In the 2010s, the NSF repeatedly faced tight budgets that, given the agency's interest in supporting new research facilities, meant it had to make tough choices about its spending. In 2017, after years of considering closing Arecibo outright and scientists expressing their concern about that possibility, the NSF decided to slash its support of the observatory and build a partnership to pick up the slack. That's how the University of Central Florida came to have a hand in the facility.
"I'm sure they [the NSF] would be inclined to say, 'OK, that's it, it's had its day. It's done wonderful work for decades and decades, starting in the late '60s, but now it's time to go on to something else,'" Jill Tarter, a scientist famous for her work on the search for extraterrestrial intelligence (SETI) and the inspiration for the main character in "Contact," told Space.com. "But I think that in making that decision, they really do need to weigh the things that Arecibo can do that other places can't."
The particularly eye-catching item here is planetary radar, a rare capacity even among major radio facilities. Arecibo Observatory is the largest facility in the world that can blast a radar beam at near-Earth objects or even nearby planets, then wait for and analyze the echo as that beam bounces back.
Related: The Arecibo Observatory: Puerto Rico's giant radio telescope in photos
In the case of asteroids, that echo gives scientists the information they need to determine whether the space rock could someday collide with Earth.
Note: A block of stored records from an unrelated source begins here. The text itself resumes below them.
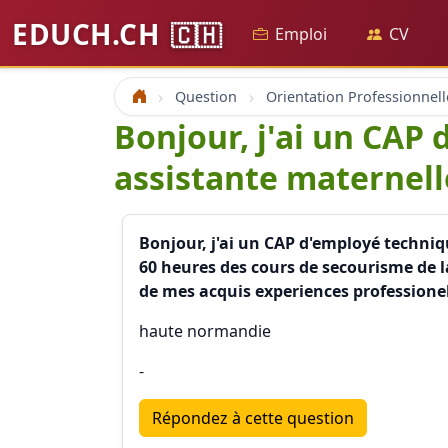
EDUCH.CH
🇨🇭
Emploi
CV
Question
Orientation Professionnell
Accueil
Bonjour, j'ai un CAP 
assistante maternell
Bonjour, j'ai un CAP d'employé technique
60 heures des cours de secourisme de l
de mes acquis experiences professionel
haute normandie
-
Répondez à cette question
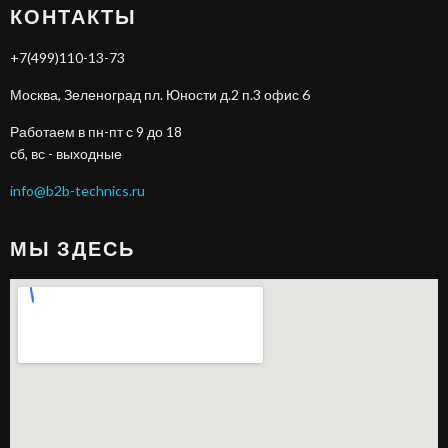
КОНТАКТЫ
+7(499)110-13-73
Москва, Зеленоград пл. Юности д.2 п.3 офис 6
Работаем в пн-пт с 9 до 18
сб, вс - выходные
info@b2b-technics.ru
МЫ ЗДЕСЬ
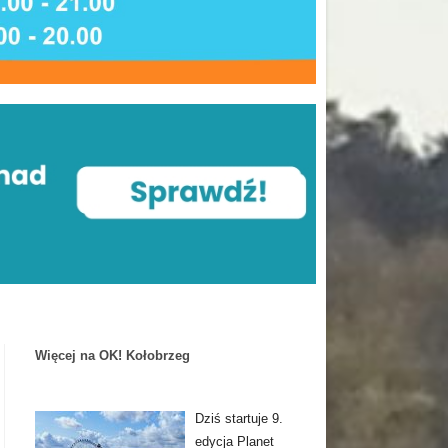
Więcej na OK! Kołobrzeg
Dziś startuje 9.
edycja Planet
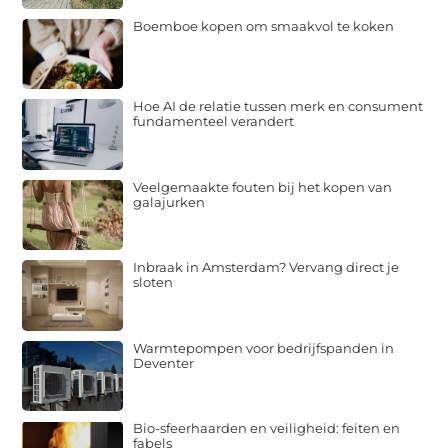
Boemboe kopen om smaakvol te koken
Hoe AI de relatie tussen merk en consument
fundamenteel verandert
Veelgemaakte fouten bij het kopen van
galajurken
Inbraak in Amsterdam? Vervang direct je
sloten
Warmtepompen voor bedrijfspanden in
Deventer
Bio-sfeerhaarden en veiligheid: feiten en
fabels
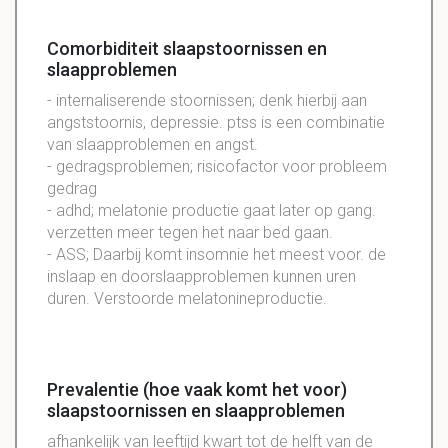
Comorbiditeit slaapstoornissen en
slaapproblemen
- internaliserende stoornissen; denk hierbij aan
angststoornis, depressie. ptss is een combinatie
van slaapproblemen en angst.
- gedragsproblemen; risicofactor voor probleem
gedrag
- adhd; melatonie productie gaat later op gang.
verzetten meer tegen het naar bed gaan.
- ASS; Daarbij komt insomnie het meest voor. de
inslaap en doorslaapproblemen kunnen uren
duren. Verstoorde melatonineproductie.
Prevalentie (hoe vaak komt het voor)
slaapstoornissen en slaapproblemen
afhankelijk van leeftijd kwart tot de helft van de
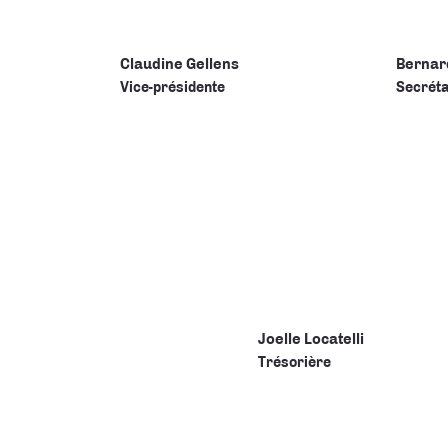
Claudine Gellens
Bernar
Vice-présidente
Secréta
Joelle Locatelli
Trésorière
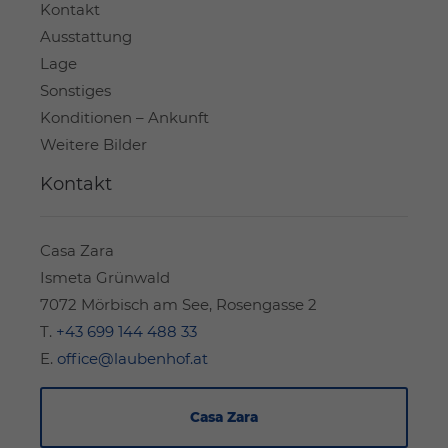
Kontakt
Ausstattung
Lage
Sonstiges
Konditionen – Ankunft
Weitere Bilder
Kontakt
Casa Zara
Ismeta Grünwald
7072 Mörbisch am See, Rosengasse 2
T.
+43 699 144 488 33
E.
office@laubenhof.at
Casa Zara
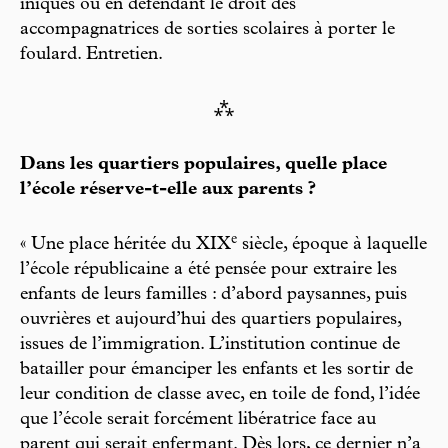
iniques ou en défendant le droit des
accompagnatrices de sorties scolaires à porter le
foulard. Entretien.
⁂
Dans les quartiers populaires, quelle place
l’école réserve-t-elle aux parents ?
e
« Une place héritée du XIX
siècle, époque à laquelle
l’école républicaine a été pensée pour extraire les
enfants de leurs familles : d’abord paysannes, puis
ouvrières et aujourd’hui des quartiers populaires,
issues de l’immigration. L’institution continue de
batailler pour émanciper les enfants et les sortir de
leur condition de classe avec, en toile de fond, l’idée
que l’école serait forcément libératrice face au
parent qui serait enfermant. Dès lors, ce dernier n’a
Other facilities can do it less frequently and with less power, but nothing can match Arecibo, several scientists with ties to the facility emphasized.
Springmann's work focused on planetary radar, and she's sympathetic to the observatory's current plight. "If you're 50 years old and hanging out in 80% humidity all day and going through heat-cooldown cycles, and having 900 tons suspended from you, you would probably have problems too!" she said. Arecibo "really deserves to have a future not because of what it has done in the past, but because of what it can keep doing."
Springmann is just one of the countless scientists whose careers at one stage or another have relied on Arecibo, although she arrived long after the facility cemented its iconic status. Now a doctoral candidate at the University of Arizona, she remembers the sense of potential that pervaded the site throughout her time there.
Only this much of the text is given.